Effects of Li+, Na+, and K+ doping on the microstructure, fluorescence thermometry, and thermochromism of Ho3+,Yb3+:Bi2WO6 materials

Abstract

Luminescent materials with 1% M, 3% Ho³⁺, and 10% Yb³⁺:Bi₂WO₆ (M = Li⁺, Na⁺, K⁺) upconversion ability were prepared by a high-temperature solid-phase method. The band structure and density of states of the synthesized material were calculated using density functional theory, and the UV visible absorption spectrum of the synthesized material was measured experimentally. Theoretical calculations and experimental results both indicated that, compared with the Bi₂WO₆ substrate, doping with Ho³⁺/Yb³⁺ or continuing to be doped with M⁺ (M = Li⁺, Na⁺, K⁺) gradually reduced the bandgap of the material. The bandgap was reduced, and the material could absorb photons with lower energy, which was beneficial for the absorption of infrared photons. X-ray diffraction experiments revealed that Li⁺, Na⁺, K⁺, Ho³⁺ and Yb³⁺ doping had no effect on the orthorhombic crystal structure of the Bi₂WO₆ matrix.

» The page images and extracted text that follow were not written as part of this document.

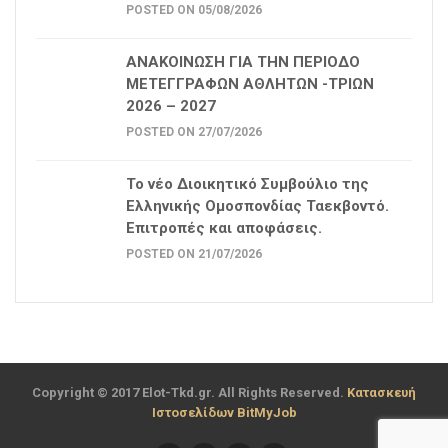
POSTED ON 05/08/2026
ΑΝΑΚΟΙΝΩΣΗ ΓΙΑ ΤΗΝ ΠΕΡΙΟΔΟ
ΜΕΤΕΓΓΡΑΦΩΝ ΑΘΛΗΤΩΝ -ΤΡΙΩΝ
2026 – 2027
POSTED ON 27/07/2026
Το νέο Διοικητικό Συμβούλιο της
Ελληνικής Ομοσπονδίας Ταεκβοντό.
Επιτροπές και αποφάσεις.
POSTED ON 21/07/2026
Copyright © 2017 Elot-Tkd.gr. All Rights Reserved.
Κατασκευή
Ιστοσελίδων BitMyJob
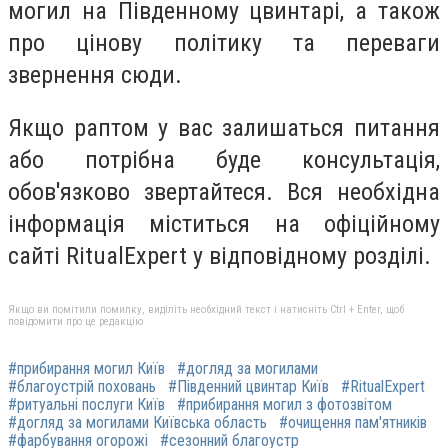
могил на Південному цвинтарі, а також
про цінову політику та переваги
звернення сюди.
Якщо раптом у вас залишаться питання
або потрібна буде консультація,
обов'язково звертайтеся. Вся необхідна
інформація міститься на офіційному
сайті RitualExpert у відповідному розділі.
Якщо ви помітили помилку, виділіть необхідний текст і натисніть Ctrl + Enter, щоб
повідомити про це редакцію
#прибирання могил Київ
#догляд за могилами
#благоустрій поховань
#Південний цвинтар Київ
#RitualExpert
#ритуальні послуги Київ
#прибирання могил з фотозвітом
#догляд за могилами Київська область
#очищення пам'ятників
#фарбування огорожі
#сезонний благоустр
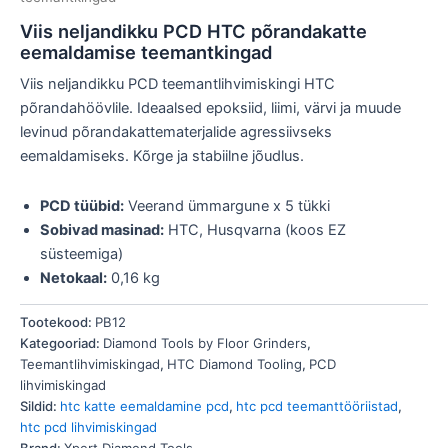
Viis neljandikku PCD HTC põrandakatte
eemaldamise teemantkingad
Viis neljandikku PCD teemantlihvimiskingi HTC
põrandahöövlile. Ideaalsed epoksiid, liimi, värvi ja muude
levinud põrandakattematerjalide agressiivseks
eemaldamiseks. Kõrge ja stabiilne jõudlus.
PCD tüübid:
Veerand ümmargune x 5 tükki
Sobivad masinad:
HTC, Husqvarna (koos EZ
süsteemiga)
Netokaal:
0,16 kg
Tootekood:
PB12
Kategooriad:
Diamond Tools by Floor Grinders
,
Teemantlihvimiskingad
,
HTC Diamond Tooling
,
PCD
lihvimiskingad
Sildid:
htc katte eemaldamine pcd
,
htc pcd teemanttööriistad
,
htc pcd lihvimiskingad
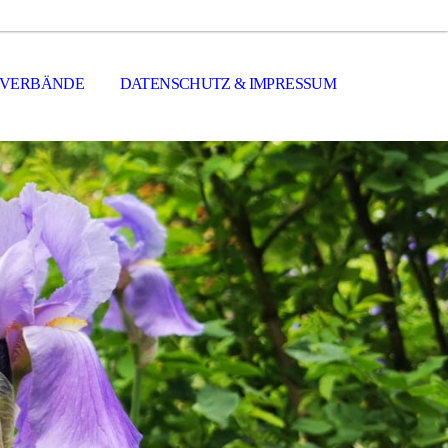
VERBÄNDE
DATENSCHUTZ & IMPRESSUM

For 1% M, 3% Ho³⁺, and 10% Yb³⁺:Bi₂WO₆ (M = Na⁺, K⁺), scanning electron micrographs revealed that the powder sample particle size ranged from 1–3 μm, and energy-dispersive spectroscopy (EDS) maps revealed that all the elements were relatively uniformly distributed in the samples. The fluorescence intensity ratio of the Ho³⁺ emission peaks (I_756nm/I_538nm) was used for temperature characterization. The maximum relative thermometric sensitivities of 3% Ho³⁺, 10% Yb³⁺:Bi₂WO₆ doped with Li⁺, Na⁺, or K⁺ in the 298–573 K temperature range were 1.69% K⁻¹ (348 K), 2.54% K⁻¹ (298 K), and 2.65% K⁻¹ (298 K), and the minimum temperature resolutions were 0.14 K (323 K), 0.05 K (298 K), and 0.04 K (298 K), respectively. Under 980 nm excitation from 298 K to 573 K, the luminescence of the samples not doped with Li⁺, Na⁺, or K⁺ changed from yellow–green to yellow and then red, whereas the Li⁺, Na⁺, or K⁺-doped sample luminescence colors all changed from green to yellow, orange, and finally red, with the K⁺-doped samples having the slowest rate of change to red. The luminescent colors of all the samples were reversible during the cooling process within the same temperature range, indicating that the synthesized samples have potential applications in thermochromism and optical anticounterfeiting.